** WORK INSTRUCTIONS **
The pictures must be left out, while the rest of the data is copied exactly.

#### SOURCE MATERIAL ####

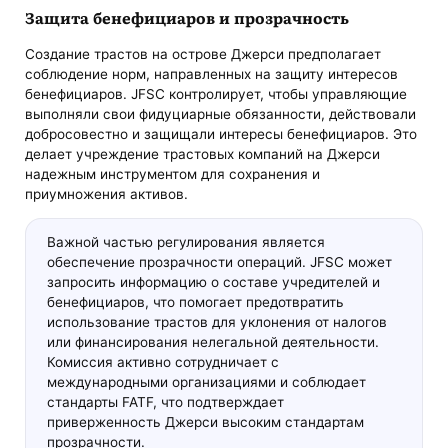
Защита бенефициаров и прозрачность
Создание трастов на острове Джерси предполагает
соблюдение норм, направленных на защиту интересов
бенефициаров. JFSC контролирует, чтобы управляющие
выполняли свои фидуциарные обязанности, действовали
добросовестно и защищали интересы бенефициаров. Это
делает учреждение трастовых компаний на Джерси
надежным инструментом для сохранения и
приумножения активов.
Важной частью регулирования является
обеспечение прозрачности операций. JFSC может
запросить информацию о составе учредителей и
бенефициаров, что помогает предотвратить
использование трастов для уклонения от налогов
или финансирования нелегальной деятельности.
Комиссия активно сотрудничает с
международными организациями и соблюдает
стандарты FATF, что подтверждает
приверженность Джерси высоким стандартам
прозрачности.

####

** OUTPUT BELOW **
Защита бенефициаров и прозрачность
Создание трастов на острове Джерси предполагает
соблюдение норм, направленных на защиту интересов
бенефициаров. JFSC контролирует, чтобы управляющие
выполняли свои фидуциарные обязанности, действовали
добросовестно и защищали интересы бенефициаров. Это
делает учреждение трастовых компаний на Джерси
надежным инструментом для сохранения и
приумножения активов.
Важной частью регулирования является
обеспечение прозрачности операций. JFSC может
запросить информацию о составе учредителей и
бенефициаров, что помогает предотвратить
использование трастов для уклонения от налогов
или финансирования нелегальной деятельности.
Комиссия активно сотрудничает с
международными организациями и соблюдает
стандарты FATF, что подтверждает
приверженность Джерси высоким стандартам
прозрачности.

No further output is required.